As good as Donehower, Hogg, and Schell’s chapter on incorporating sustainable citizenship and rural literacy in the classroom may be, some topics are painfully absent from it. For instance, geographical identities and media representations are not without their race, class, and gender based antagonisms. Misogyny does not stop outside the door of rural communities just as racism and classism do not. Because of this, more readings that examine other identities in tandem with geographical identities would be extremely beneficial to instructors and students in the composition classroom. Perhaps the reason these identities are omitted in the readings offered is because no such texts exist. If that is the case, then perhaps the authors should have suggested this omission as an area waiting for research and exploration. On occasion, it may seem like people in rural communities share very similar realities, that their lives are, at best, inconsequentially different. But those who have lived in rural communities will attest to the fact that hierarchies exist, that inequalities exist. Such hierarchies deserve just as much study within rural contexts as they do in urban or suburban ones. Examinations like this allow hidden sores to breathe, to see sunlight, and perhaps to heal.

Colleagues take note: Rural Literacies is a book worth reading. This book is a promising introductory text for an underdeveloped field of study that has relevance for composition, rhetoric, and literacy scholars. It could also prove helpful to other professionals looking for ways to break down barriers between the public sphere and the ivory tower. The only pitfall is that this book at times promotes simplified interrogations of identity, a pitfall to which research in composition, rhetoric, and literacy studies often succumbs. For too long our fields have produced works suggesting, simply by choice of focus, that humans carry only a single identity with them and trade that identity out according to their circumstances. However, a Black, female, middle-class person is never only Black, only female, or only middle class. A rural, Latina, upper class, female, likewise, is never just rural. We are all of our identities at once. Donehower, Hogg, and Schell offer an overlooked identity that should be added to the identity matrix: rural/suburban/urban.
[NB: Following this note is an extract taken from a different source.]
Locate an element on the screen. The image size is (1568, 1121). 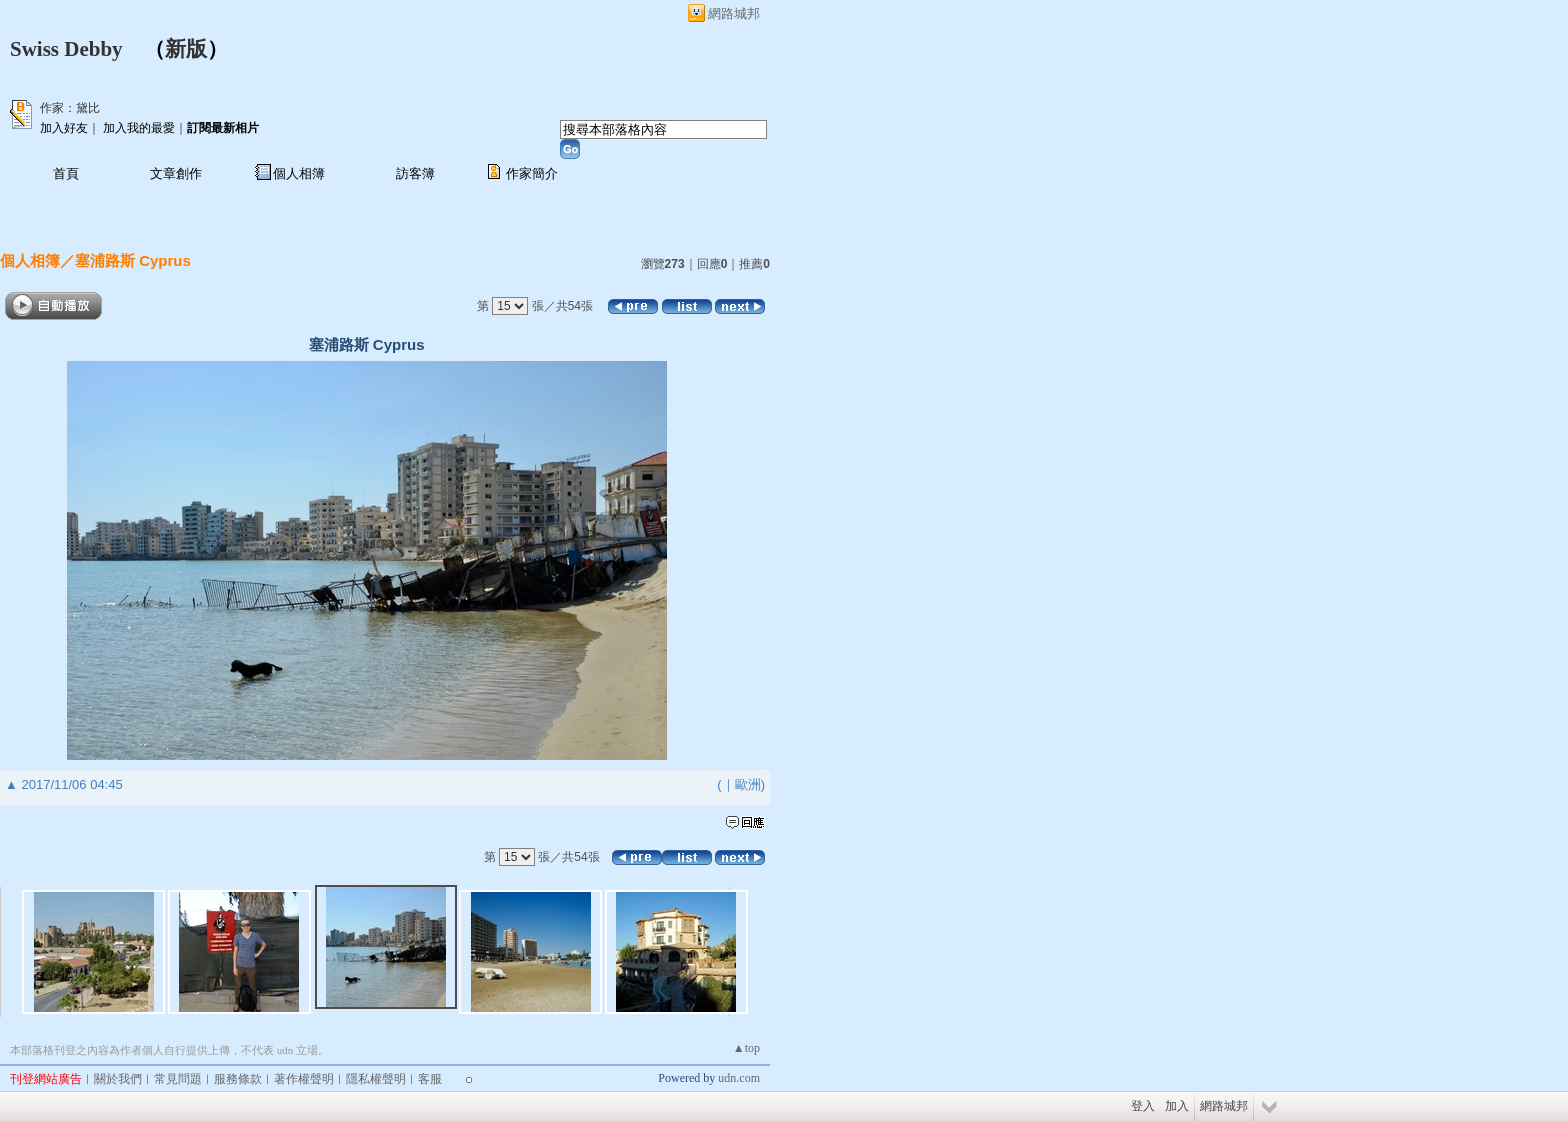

But, in so doing, they neglect other identities. However, this more nuanced interrogation of identity in terms of rural communities and experiences makes Rural Literacies an important introduction to the possibilities and benefits inherent in an unrecognized, but promising, field of study.


Work Cited

Cushman, Ellen. “The Public Intellectual, Service Learning, and Activist Research.” College English 61.3 (1999): 328-36. Print.